In any case if not given bwa uses the default 500 and "this option is only
used when there are not enough good alignment to infer the distribution of
insert sizes.")
When I run it bwa reported "Real time: 2764.259 sec; CPU: 2762.281 sec"
The final step is to construct the BAM file from SAM, sort, fix mate information and add the MD tag.
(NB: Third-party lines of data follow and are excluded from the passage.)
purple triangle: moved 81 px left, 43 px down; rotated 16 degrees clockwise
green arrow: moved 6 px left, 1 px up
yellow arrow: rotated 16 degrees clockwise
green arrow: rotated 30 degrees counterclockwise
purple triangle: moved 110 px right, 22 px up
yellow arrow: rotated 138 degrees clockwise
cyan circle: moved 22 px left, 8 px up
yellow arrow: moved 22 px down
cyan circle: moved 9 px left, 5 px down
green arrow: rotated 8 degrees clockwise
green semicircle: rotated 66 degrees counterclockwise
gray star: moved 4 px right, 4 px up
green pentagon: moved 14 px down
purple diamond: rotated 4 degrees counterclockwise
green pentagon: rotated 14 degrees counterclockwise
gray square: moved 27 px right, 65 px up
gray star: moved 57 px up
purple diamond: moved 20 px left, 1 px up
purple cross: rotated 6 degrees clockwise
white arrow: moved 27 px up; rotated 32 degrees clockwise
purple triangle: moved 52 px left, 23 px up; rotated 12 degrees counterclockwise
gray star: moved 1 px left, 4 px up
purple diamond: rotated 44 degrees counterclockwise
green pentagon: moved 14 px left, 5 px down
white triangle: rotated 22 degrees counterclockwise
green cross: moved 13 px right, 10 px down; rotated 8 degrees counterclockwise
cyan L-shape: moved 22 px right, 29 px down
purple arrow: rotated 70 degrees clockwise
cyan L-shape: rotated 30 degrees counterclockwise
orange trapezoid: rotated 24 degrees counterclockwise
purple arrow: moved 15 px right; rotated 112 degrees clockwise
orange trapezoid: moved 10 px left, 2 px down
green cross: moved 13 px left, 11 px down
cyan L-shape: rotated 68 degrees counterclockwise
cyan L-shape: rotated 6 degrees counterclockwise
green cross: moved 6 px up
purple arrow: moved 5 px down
This
is done using SAMtools as follows:
samtools view -bSu SRR003040.sam \
	| samtools sort -n -o - samtools_nsort_tmp  \
	| samtools fixmate /dev/stdin /dev/stdout  \
	| samtools sort -o - samtools_csort_tmp  \
	|samtools fillmd -u - reference_genome/human_g1k_v37.fasta > SRR003040.bam
These are the files produced for a single sample:
ls -lh SRR003040*
## -rw-rw-r-- 1 ssfak ssfak 1.3G Jul  3 13:26 SRR003040_1.fastq
## -rw-rw-r-- 1 ssfak ssfak 374M Jul  3 14:39 SRR003040_1.sai
## -rw-rw-r-- 1 ssfak ssfak 1.3G Jul  3 13:27 SRR003040_2.fastq
## -rw-rw-r-- 1 ssfak ssfak 297M Jul  3 14:51 SRR003040_2.sai
## -rw-rw-r-- 1 ssfak ssfak 2.9G Jul  3 16:06 SRR003040.bam
## -rw-rw-r-- 1 ssfak ssfak 3.5G Jul  3 15:43 SRR003040.sam

More information and links


bowtie2 is an
alternative alignment tool that seems to be faster than bwa


A report with benchmarking results (including a 1000genomes "workload") is at
http://www.exascience.com/wp-content/uploads/2013/12/Herzeel-BWAReport.pdf It
has some interesting information on the parallelization of bwa.